TCU contraria técnicos e isenta aliado de Rui Costa no caso de respiradores

O TCU (Tribunal de Contas de União) contrariou o parecer da área técnica ao inocentar o ex-secretário-executivo do Consórcio Nordeste Carlos Eduardo Gabas em uma compra de respiradores pulmonares durante a pandemia de covid-19, em 2020, que nunca foram entregues.

Gabas é aliado do ministro da Casa Civil, Rui Costa, que à época era governador da Bahia, presidia o consórcio e assinou o contrato de R$ 48 milhões para aquisição dos respiradores.

Em processo julgado ontem, o TCU avaliou se Carlos Gabas e Valderir Claudino de Souza, então gerente administrativo do Consórcio Nordeste, deveriam ser responsabilizados pela compra de respiradores da empresa Hempcare.

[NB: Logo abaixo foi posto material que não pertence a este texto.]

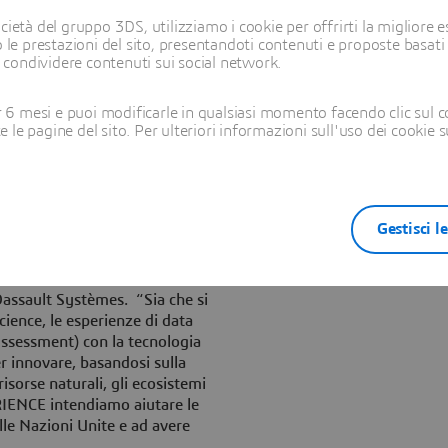
DSY.PA) ha annunciato il
ietà del gruppo 3DS, utilizziamo i cookie per offrirti la migliore es
 soluzione di valutazione del
 le prestazioni del sito, presentandoti contenuti e proposte basati
i condividere contenuti sui social network.
inimo l'impatto ambientale dei
e di contribuire a guidare
lla piattaforma 3DEXPERIENCE
6 mesi e puoi modificarle in qualsiasi momento facendo clic sul c
ena del valore, la soluzione
te le pagine del sito. Per ulteriori informazioni sull'uso dei cookie 
coinvent
sull’impatto di oltre
one virtuale, nello sviluppo
zioni e nella logistica.
Gestisci l
chiede la trasformazione del
le materie prime all'utilizzo,
Verzelen, Executive Vice
Dassault Systèmes. “Sia che si
science, le esperienze di data
Assessment) con la tecnologia
er innovare, basandosi sulla
isorse naturali, gli ecosistemi
RIENCE intendiamo aiutare le
alle Nazioni Unite e ad avere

Sem qualificação técnica e sem experiência prévia no fornecimento desse tipo de aparelho, a empresa recebeu pagamento adiantado do valor total do contrato e nunca entregou os respiradores.

Esse contrato foi assinado em abril de 2020 entre Rui Costa e a empresária Cristiana Taddeo, sócia da empresa. Rui Costa não foi alvo desse processo do TCU, mas é investigado em inquérito da Polícia Federal que apura os mesmos fatos.

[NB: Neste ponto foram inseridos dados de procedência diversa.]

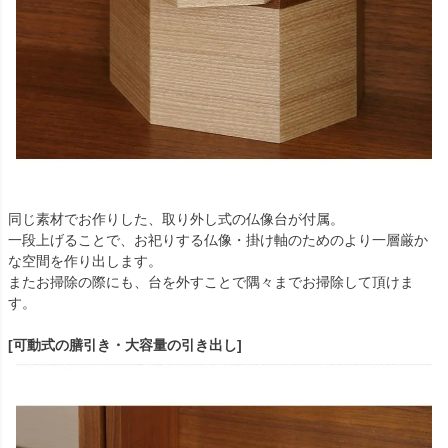
同じ素材でお作りした、取り外し式の仏像台が付属。
一段上げることで、お祀りする仏像・掛け軸のためのより一層厳か
な空間を作り出します。
またお掃除の際にも、台を外すことで隅々までお掃除して頂けま
す。
[可動式の膳引き・大容量の引き出し]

Como revelou o UOL, a empresária admitiu em delação premiada que pagou comissões de R$ 11 milhões a lobistas que intermediaram o negócio com o consórcio, incluindo um empresário que se apresentou como amigo de Rui Costa e da então primeira-dama da Bahia, Aline Peixoto.

Rui Costa nega irregularidades e diz que rescindiu o contrato e determinou a abertura de investigação depois que os respiradores não foram entregues.

Gabas disse ao UOL que agiu num contexto de urgência e excepcionalidade e que não tem responsabilidade pessoal pela não entrega dos respiradores, que seria uma falha por parte da empresa.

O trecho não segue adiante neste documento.